There, under the sparkling light of a dozen electric lamps, in a solid line surrounding the Opera House, stood a battalion of infantry, with the guns of the artillery facing outward at every corner; and at sight of them the Khedive caught his breath and said —

"What is the meaning of this, my lord?"

"Only a little attention to your Highness," said the Consul-General in a voice that was intended to be heard all over the room.

At that instant somebody came up hurriedly and whispered to the Khedive, who turned ashen white, ordered his carriage, and went home immediately.

Next morning at eleven, Lord Nuneham, with the same force drawn up in front of Abdeen Palace, went in to see the Khedive again.

"There's a train for Alexandria at twelve," he said, "and a steamer for Constantinople at five – your Highness will feel better for a little holiday in Europe!" and half-an-hour afterwards the Khedive, accompanied by several of his Court officials, was on his way to the railway station, with the escort, in addition to his own bodyguard, of a British regiment whose band was playing the Khedivial hymn.

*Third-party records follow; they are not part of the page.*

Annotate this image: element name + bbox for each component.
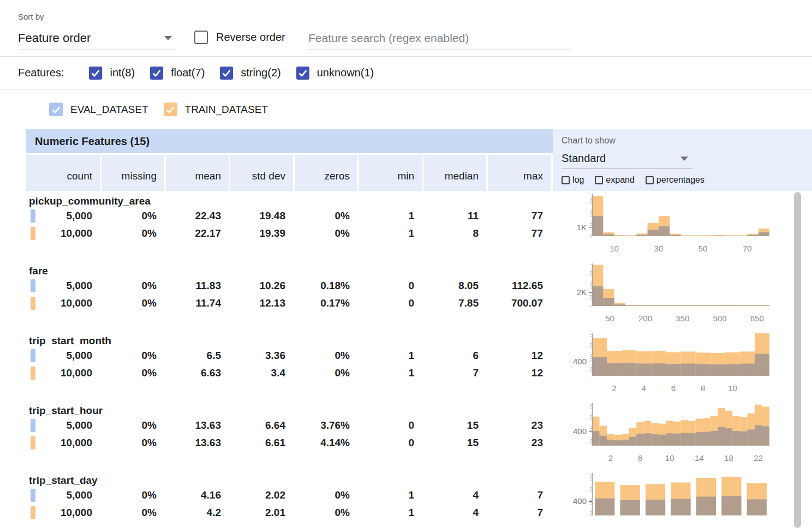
stat-median: 7 bbox=[423, 364, 486, 382]
train-dataset-checkbox[interactable] bbox=[164, 103, 177, 116]
feature-search-input[interactable] bbox=[308, 32, 571, 45]
column-header-count: count bbox=[26, 155, 100, 191]
stat-min: 1 bbox=[359, 225, 422, 242]
train-dataset-label: TRAIN_DATASET bbox=[185, 104, 268, 116]
vertical-scrollbar-thumb[interactable] bbox=[794, 192, 801, 528]
stat-min: 0 bbox=[359, 434, 422, 452]
stat-missing: 0% bbox=[101, 207, 164, 225]
check-icon bbox=[297, 67, 309, 79]
stat-min: 1 bbox=[359, 504, 422, 521]
stat-max: 23 bbox=[488, 434, 551, 452]
eval-color-swatch bbox=[31, 489, 35, 502]
column-header-max: max bbox=[488, 155, 551, 191]
stat-zeros: 0.17% bbox=[295, 295, 357, 312]
stat-mean: 6.5 bbox=[166, 347, 229, 364]
svg-text:50: 50 bbox=[698, 244, 708, 253]
filter-float-checkbox[interactable] bbox=[150, 67, 163, 80]
column-header-zeros: zeros bbox=[295, 155, 357, 191]
stat-std-dev: 6.61 bbox=[230, 434, 293, 452]
stat-zeros: 0% bbox=[295, 225, 357, 242]
stat-median: 11 bbox=[423, 207, 486, 225]
stat-missing: 0% bbox=[101, 504, 164, 521]
svg-text:500: 500 bbox=[713, 314, 726, 323]
svg-text:650: 650 bbox=[750, 314, 764, 323]
sort-by-value: Feature order bbox=[18, 31, 91, 45]
stat-missing: 0% bbox=[101, 487, 164, 504]
filter-int-checkbox[interactable] bbox=[89, 67, 102, 80]
stat-min: 1 bbox=[359, 207, 422, 225]
feature-search-field bbox=[308, 26, 571, 50]
expand-checkbox[interactable] bbox=[595, 176, 603, 184]
stat-max: 12 bbox=[488, 347, 551, 364]
svg-text:6: 6 bbox=[638, 453, 642, 463]
check-icon bbox=[50, 104, 62, 116]
svg-text:10: 10 bbox=[728, 383, 737, 393]
stat-zeros: 0% bbox=[295, 207, 357, 225]
histogram-chart: 2K50200350500650 bbox=[566, 262, 773, 327]
svg-text:14: 14 bbox=[695, 453, 704, 463]
feature-histogram: 2K50200350500650 bbox=[566, 262, 773, 327]
chevron-down-icon bbox=[680, 157, 688, 161]
svg-text:2: 2 bbox=[608, 453, 613, 463]
stat-max: 112.65 bbox=[488, 277, 551, 295]
svg-text:50: 50 bbox=[605, 314, 614, 323]
check-icon bbox=[151, 67, 163, 79]
stat-mean: 4.2 bbox=[166, 504, 229, 521]
stat-mean: 4.16 bbox=[166, 487, 229, 504]
stat-count: 5,000 bbox=[26, 277, 100, 295]
stat-count: 10,000 bbox=[26, 364, 100, 382]
percentages-label: percentages bbox=[656, 175, 704, 185]
stat-median: 4 bbox=[423, 487, 486, 504]
stat-missing: 0% bbox=[101, 364, 164, 382]
eval-color-swatch bbox=[31, 349, 35, 362]
chart-to-show-label: Chart to show bbox=[562, 136, 812, 146]
chart-type-select[interactable]: Standard bbox=[562, 152, 692, 169]
log-label: log bbox=[572, 175, 584, 185]
stat-zeros: 4.14% bbox=[295, 434, 357, 452]
stat-missing: 0% bbox=[101, 277, 164, 295]
feature-block: trip_start_month5,0000%6.53.360%161210,0… bbox=[26, 332, 812, 401]
filter-string-label: string(2) bbox=[241, 67, 280, 79]
svg-text:200: 200 bbox=[638, 314, 652, 323]
reverse-order-label: Reverse order bbox=[216, 31, 285, 44]
filter-unknown-checkbox[interactable] bbox=[296, 67, 309, 80]
svg-text:2: 2 bbox=[612, 383, 616, 393]
chevron-down-icon bbox=[164, 36, 172, 40]
column-header-median: median bbox=[423, 155, 486, 191]
feature-histogram: 1K10305070 bbox=[566, 193, 773, 257]
stat-mean: 13.63 bbox=[166, 417, 229, 434]
stat-count: 5,000 bbox=[26, 417, 100, 434]
histogram-chart: 4002610141822 bbox=[566, 402, 773, 466]
table-title: Numeric Features (15) bbox=[26, 129, 553, 153]
feature-block: trip_start_hour5,0000%13.636.643.76%0152… bbox=[26, 401, 812, 471]
stat-missing: 0% bbox=[101, 417, 164, 434]
sort-by-select[interactable]: Feature order bbox=[18, 26, 176, 50]
check-icon bbox=[164, 104, 176, 116]
eval-dataset-checkbox[interactable] bbox=[49, 103, 63, 116]
stat-max: 7 bbox=[488, 487, 551, 504]
histogram-chart: 400 bbox=[566, 472, 773, 528]
stat-zeros: 0% bbox=[295, 364, 357, 382]
reverse-order-checkbox[interactable] bbox=[194, 31, 208, 44]
stat-count: 10,000 bbox=[26, 225, 100, 242]
log-checkbox[interactable] bbox=[562, 176, 570, 184]
stat-median: 4 bbox=[423, 504, 486, 521]
svg-text:400: 400 bbox=[573, 427, 587, 436]
eval-color-swatch bbox=[31, 209, 35, 223]
dataset-legend: EVAL_DATASET TRAIN_DATASET bbox=[0, 89, 812, 129]
stat-max: 7 bbox=[488, 504, 551, 521]
svg-text:400: 400 bbox=[573, 357, 587, 366]
feature-block: fare5,0000%11.8310.260.18%08.05112.6510,… bbox=[26, 262, 812, 332]
stat-median: 6 bbox=[423, 347, 486, 364]
stat-min: 0 bbox=[359, 277, 422, 295]
filter-string-checkbox[interactable] bbox=[220, 67, 233, 80]
stat-median: 15 bbox=[423, 434, 486, 452]
stat-min: 1 bbox=[359, 347, 422, 364]
stat-zeros: 3.76% bbox=[295, 417, 357, 434]
stat-std-dev: 2.02 bbox=[230, 487, 293, 504]
stat-std-dev: 6.64 bbox=[230, 417, 293, 434]
percentages-checkbox[interactable] bbox=[646, 176, 654, 184]
svg-text:10: 10 bbox=[610, 244, 619, 253]
svg-text:400: 400 bbox=[573, 496, 587, 506]
train-series bbox=[592, 196, 769, 236]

He had got rid of the Khedive at a critical juncture, but he had still to deal with a sovereign that would not easily be chloroformed into silence. The Arabic press, to which he had been the first to give liberty, began to attack him openly, to vilify him, and systematically to misrepresent his actions, so that he who had been the great torch-bearer of light in a dark country saw himself called the Great Adventurer, the Tyrant, the Assassin, the worst Pharaoh Egypt had ever known – a Pharaoh surrounded by a kindergarten of false prophets, obsessed by preposterous fears of assassination and deluded by phantoms of fanaticism.

His subordinates told him that these hysterical tirades were inflaming the whole of Egypt; that their influence was in proportion to their violence; that the huge, untaught mass of the Egyptian people were listening to them; that there was not an ignorant fellah possessed of one ragged garment who did not go to the coffee-house at night to hear them read; that the lives of British officials were in peril; and that the promulgation of sedition must be stopped, or the British governance of the country could not go on.

A sombre fire shone in the Consul-General's eyes while he heard their prophecy, but he believed it all the same, and when he spoke contemptuously of incendiary articles as froth, and they answered that froth could be stained with blood, he told himself that if fools and ingrates spouting nonsense in Arabic could destroy whatever germs of civilisation he had implanted in Egypt, the doctrine of the liberty of the press was all moonshine.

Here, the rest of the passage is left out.